Stevie stared at the items on her dresser. The beads glistened. She rolled the lipstick under her finger, back and forth.

“There’s something big that sticks all this stuff together,” she said. “I don’t know how to find it. I don’t know what to do. I don’t know how to investigate a case. I mean, I’ve read about it, but I don’t have a forensics lab. I don’t have access to police databases or the ability to question people. I can look at stuff in the past, but I’m not sure how to do this in the now. This is real. It’s ongoing.”

“Tell someone,” Nate said.

“Tell them I think a bad big murderer is sneaking around and show them all my Post-its?”

“I guess?”

There was a knock, and the door creaked open a bit. Hunter’s tawny blond head stuck in, and he bit his lip nervously.

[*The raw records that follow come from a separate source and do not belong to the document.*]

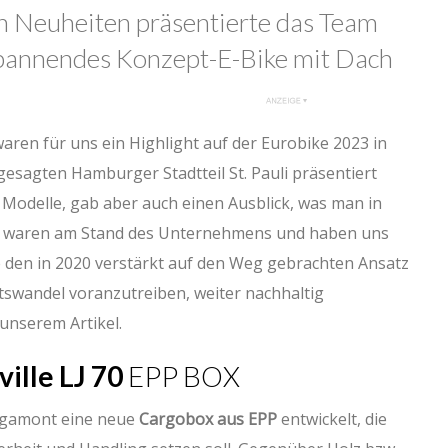
Neuheiten präsentierte das Team
 spannendes Konzept-E-Bike mit Dach
ren für uns ein Highlight auf der Eurobike 2023 in
esagten Hamburger Stadtteil St. Pauli präsentiert
odelle, gab aber auch einen Ausblick, was man in
r waren am Stand des Unternehmens und haben uns
e den in 2020 verstärkt auf den Weg gebrachten Ansatz
tswandel voranzutreiben, weiter nachhaltig
n unserem Artikel.
ille LJ 70
EPP BOX
gamont eine neue
Cargobox aus EPP
entwickelt, die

“Can I come in?” he asked. “I feel weird because Janelle is really upset, and I don’t want her to think I’m ignoring her or staring at her . . .”

“Sure, sure . . .” Stevie stepped in front of her sticky notes and tried to do a casual lean. Hunter had seen the tin before, so that was no problem—but the conspiracy wall of death was something he might not be prepared for.